3) Residential Housing: Investment in housing is determined by complex factors of 1. Demand or buyers demand 2. Supply or builders. Primarily, demand for housing is dependent on a) A total population of the country b) Household size c) Family formation d) Choice between old and new houses e) Single or multifamily houses f) Owning vs. renting preference of household etc. All these above factors again will be dependent on: 1) price of houses 2) Income level of households 3) tastes of households Housing demand is also dependent on the cost and availability of housing credit facilities. If cost of the credit is high and credit market is tight, demand for housing will be less; therefore, availability of mortgage credit has a big impact on housing demand vis--vis investment in housing by buyers. Suppliers side: Construction cost in housing is also an important factor that determines the supply of new houses. The more is the cost of labor and material, the higher will be prices of houses which discourage the builders to construct new houses. The other most important determining supply factors are stock of new vacancies in the existing structure, credit facilities available to the builders. Investment in consumer durables: Housholds spend a big amount of money in buying different consumer durables.

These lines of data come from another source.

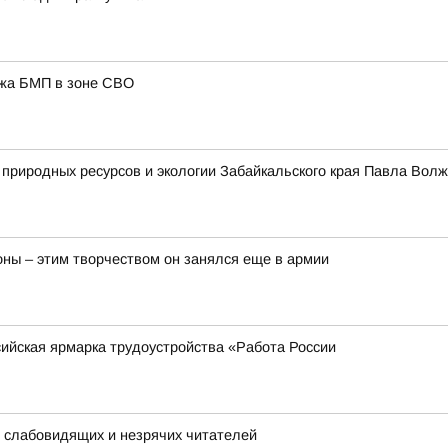
ажа БМП в зоне СВО
природных ресурсов и экологии Забайкальского края Павла Волж
ны – этим творчеством он занялся еще в армии
сийская ярмарка трудоустройства «Работа России
 слабовидящих и незрячих читателей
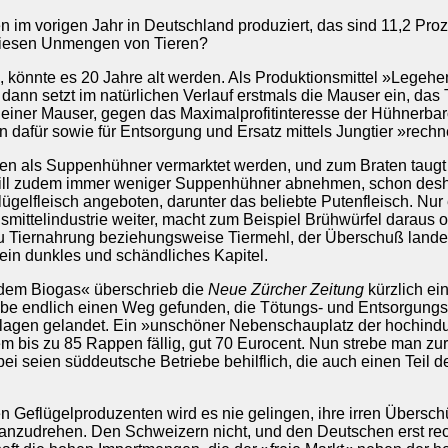
 im vorigen Jahr in Deutschland produziert, das sind 11,2 Pro
diesen Unmengen von Tieren?
önnte es 20 Jahre alt werden. Als Produktionsmittel »Legehenne
dann setzt im natürlichen Verlauf erstmals die Mauser ein, das
lich einer Mauser, gegen das Maximalprofitinteresse der Hühnerb
 dafür sowie für Entsorgung und Ersatz mittels Jungtier »rechne
en als Suppenhühner vermarktet werden, und zum Braten taugt i
ll zudem immer weniger Suppenhühner abnehmen, schon deshalb,
ügelfleisch angeboten, darunter das beliebte Putenfleisch. Nur
ittelindustrie weiter, macht zum Beispiel Brühwürfel daraus o
u Tiernahrung beziehungsweise Tiermehl, der Überschuß lande
t ein dunkles und schändliches Kapitel.
dem Biogas« überschrieb die
Neue Zürcher Zeitung
kürzlich ei
e endlich einen Weg gefunden, die Tötungs- und Entsorgungsk
lagen gelandet. Ein »unschöner Nebenschauplatz der hochindust
m bis zu 85 Rappen fällig, gut 70 Eurocent. Nun strebe man zu
ei seien süddeutsche Betriebe behilflich, die auch einen Teil
n Geflügelproduzenten wird es nie gelingen, ihre irren Übersch
anzudrehen. Den Schweizern nicht, und den Deutschen erst r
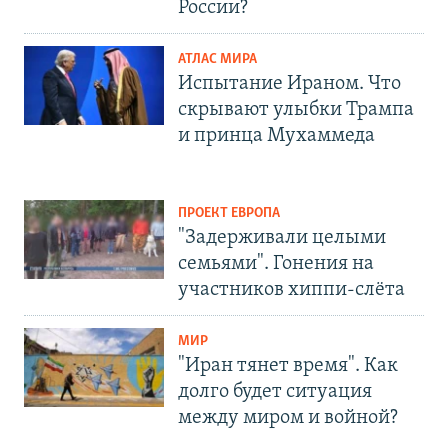
России?
АТЛАС МИРА
Испытание Ираном. Что
скрывают улыбки Трампа
и принца Мухаммеда
ПРОЕКТ ЕВРОПА
"Задерживали целыми
семьями". Гонения на
участников хиппи-слёта
МИР
"Иран тянет время". Как
долго будет ситуация
между миром и войной?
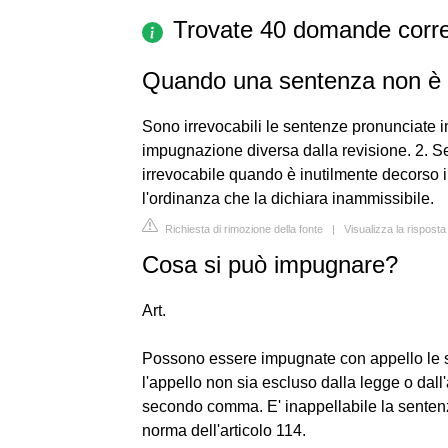
Trovate 40 domande corre
Quando una sentenza non è 
Sono irrevocabili le sentenze pronunciate 
impugnazione diversa dalla revisione. 2. 
irrevocabile quando è inutilmente decorso i
l'ordinanza che la dichiara inammissibile.
Richiesta di rimozione della fonte
|
Visualizza la risposta
Cosa si può impugnare?
Art.
Possono essere impugnate con appello le s
l'appello non sia escluso dalla legge o dall'
secondo comma. E' inappellabile la sentenz
norma dell'articolo 114.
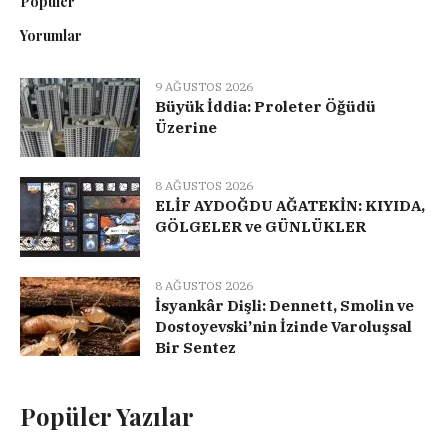
Popüler
Yorumlar
9 AĞUSTOS 2026
Büyük İddia: Proleter Öğüdü
Üzerine
8 AĞUSTOS 2026
ELİF AYDOĞDU AĞATEKİN: KIYIDA,
GÖLGELER ve GÜNLÜKLER
8 AĞUSTOS 2026
İsyankâr Dişli: Dennett, Smolin ve
Dostoyevski’nin İzinde Varoluşsal
Bir Sentez
Popüler Yazılar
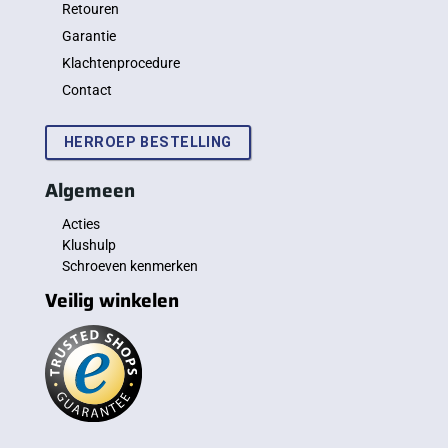
Retouren
Garantie
Klachtenprocedure
Contact
HERROEP BESTELLING
Algemeen
Acties
Klushulp
Schroeven kenmerken
Veilig winkelen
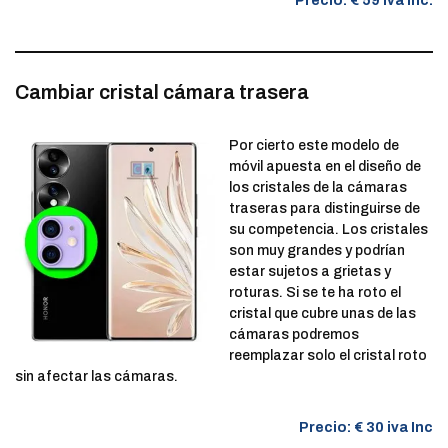
Precio: € 59 iva inc.
Cambiar cristal cámara trasera
Por cierto este modelo de
móvil apuesta en el diseño de
los cristales de la cámaras
traseras para distinguirse de
su competencia. Los cristales
son muy grandes y podrían
estar sujetos a grietas y
roturas. Si se te ha roto el
cristal que cubre unas de las
cámaras podremos
reemplazar solo el cristal roto
sin afectar las cámaras.
Precio: € 30 iva Inc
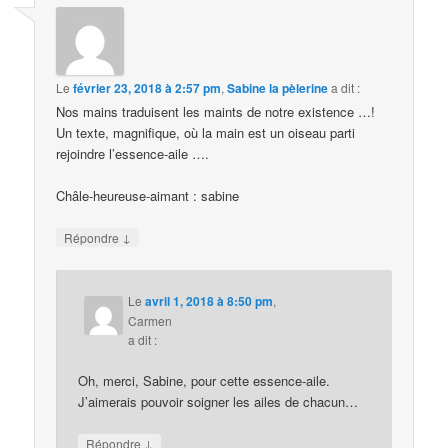
Le
février 23, 2018 à 2:57 pm
,
Sabine la pèlerine
a dit :
Nos mains traduisent les maints de notre existence …!
Un texte, magnifique, où la main est un oiseau parti
rejoindre l’essence-aile ….
Châle-heureuse-aimant : sabine
↓
Répondre
Le
avril 1, 2018 à 8:50 pm
,
Carmen
a dit :
Oh, merci, Sabine, pour cette essence-aile.
J’aimerais pouvoir soigner les ailes de chacun…
↓
Répondre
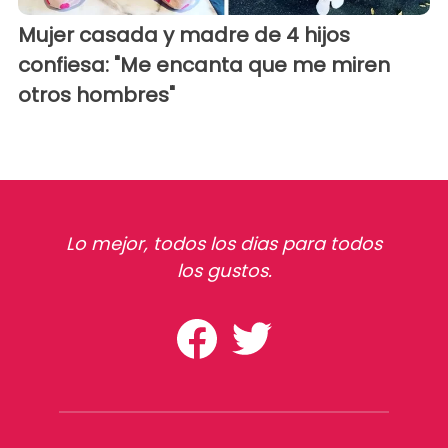
Mujer casada y madre de 4 hijos
confiesa: "Me encanta que me miren
otros hombres"
Lo mejor, todos los dias para todos
los gustos.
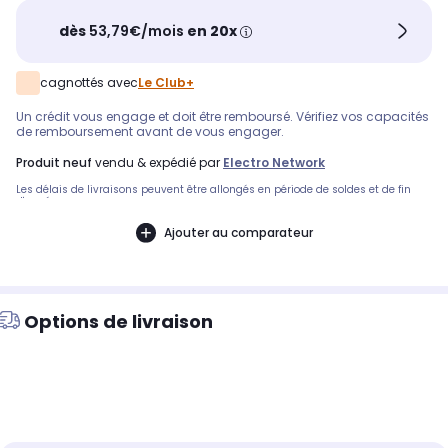
dès
53,79€/mois
en 20x
cagnottés avec
Le Club+
Un crédit vous engage et doit être remboursé. Vérifiez vos capacités
de remboursement avant de vous engager.
produit neuf
vendu & expédié par
Electro Network
Les délais de livraisons peuvent être allongés en période de soldes et de fin
d'année.
Ajouter au comparateur
Options de livraison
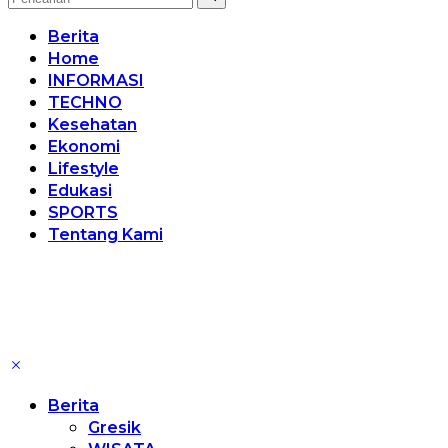
Berita
Home
INFORMASI
TECHNO
Kesehatan
Ekonomi
Lifestyle
Edukasi
SPORTS
Tentang Kami
Berita
Gresik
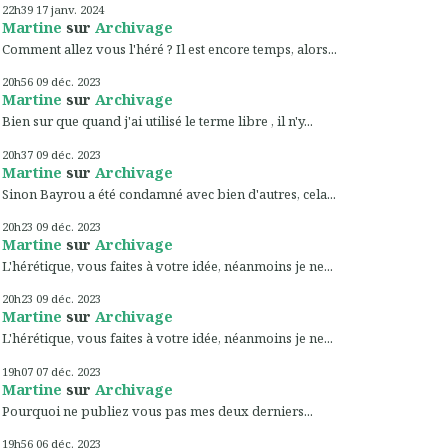
22h39
17
janv. 2024
Martine
sur
Archivage
Comment allez vous l'héré ? Il est encore temps, alors...
20h56
09
déc. 2023
Martine
sur
Archivage
Bien sur que quand j'ai utilisé le terme libre , il n'y...
20h37
09
déc. 2023
Martine
sur
Archivage
Sinon Bayrou a été condamné avec bien d'autres, cela...
20h23
09
déc. 2023
Martine
sur
Archivage
L'hérétique, vous faites à votre idée, néanmoins je ne...
20h23
09
déc. 2023
Martine
sur
Archivage
L'hérétique, vous faites à votre idée, néanmoins je ne...
19h07
07
déc. 2023
Martine
sur
Archivage
Pourquoi ne publiez vous pas mes deux derniers...
19h56
06
déc. 2023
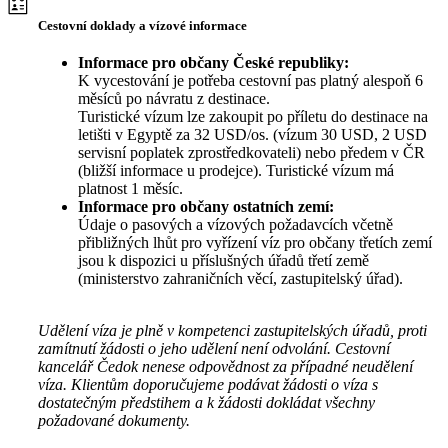
Cestovní doklady a vízové informace
Informace pro občany České republiky:
K vycestování je potřeba cestovní pas platný alespoň 6
měsíců po návratu z destinace.
Turistické vízum lze zakoupit po příletu do destinace na
letišti v Egyptě za 32 USD/os. (vízum 30 USD, 2 USD
servisní poplatek zprostředkovateli) nebo předem v ČR
(bližší informace u prodejce). Turistické vízum má
platnost 1 měsíc.
Informace pro občany ostatních zemí:
Údaje o pasových a vízových požadavcích včetně
přibližných lhůt pro vyřízení víz pro občany třetích zemí
jsou k dispozici u příslušných úřadů třetí země
(ministerstvo zahraničních věcí, zastupitelský úřad).
Udělení víza je plně v kompetenci zastupitelských úřadů, proti
zamítnutí žádosti o jeho udělení není odvolání. Cestovní
kancelář Čedok nenese odpovědnost za případné neudělení
víza. Klientům doporučujeme podávat žádosti o víza s
dostatečným předstihem a k žádosti dokládat všechny
požadované dokumenty.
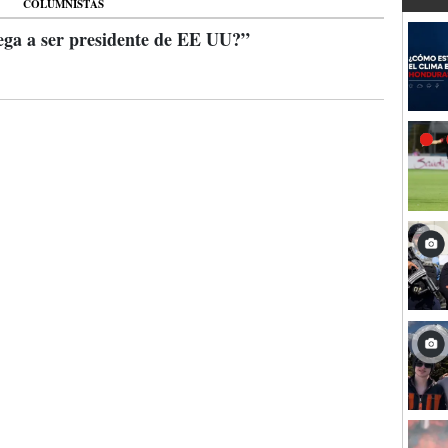
COLUMNISTAS
ega a ser presidente de EE UU?”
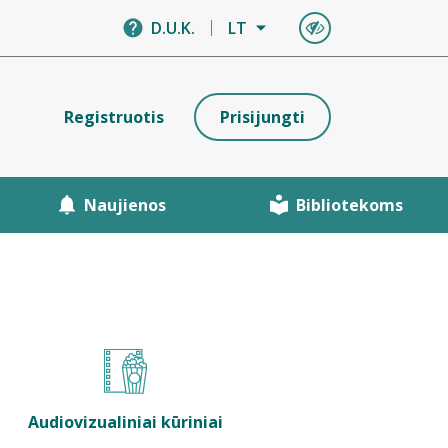
D.U.K.
LT
Registruotis
Prisijungti
Naujienos
Bibliotekoms
Audiovizualiniai kūriniai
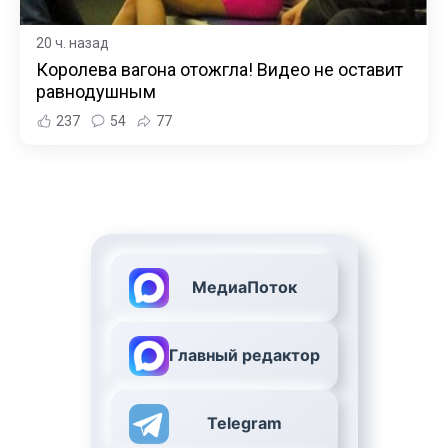
20 ч. назад
Королева вагона отожгла! Видео не оставит
равнодушным
237
54
77
МедиаПоток
Главный редактор
Telegram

Some say spending money in consumer durables are consumption goods and they are not investment. but the great majority opine that spending in consumer durables are investment in the sense 1. Durables are not consumed rather their services are consumed and they remain intact till the workable life period. 2. Sometimes consumer durables are used in the business to generate revenues 3. Expenditures on consumer durables are highly volatile and households spend for such items from their savings which is considered as savings move to investment through direct internal financing. 3rdly, determinant of savings analysis of savings behavior of households constitute with lot of complex elements. Many researchers work has been conducted to assess the motives of

savings by savers. But the results are inconclusive i.e. motives of savings by the households is not homogenous by nature. Some possible motives were identified as costs. Some view that people save for their old age. Some other view that people save for lumpy expenditure (large of big) in nature. Others view some economic factors motivates people to save. Finally, some cultural background on level of economic development encourage people to save and others to not. Whatever the reasons are savings are, the level of savings is influenced by 1. Economic conditions of the country which greatly affect the price level and directly the savings capacity of households. 2ndly, classical economics says that rate of interest has a significant influnec on level of household savings. A lower interest rate act as a disincentive among households to save. Thirdly, levies and goldsmith opine that income not the rate of interest is the principal determinant of savings. Fourthly, Milton Friedman has developed Permanent income hypothesis which means that savings decision of households is guided by long run view of income rather than the income of the moment. If people are sure that there is possibility of having permanent income form future investment, people will prone to save.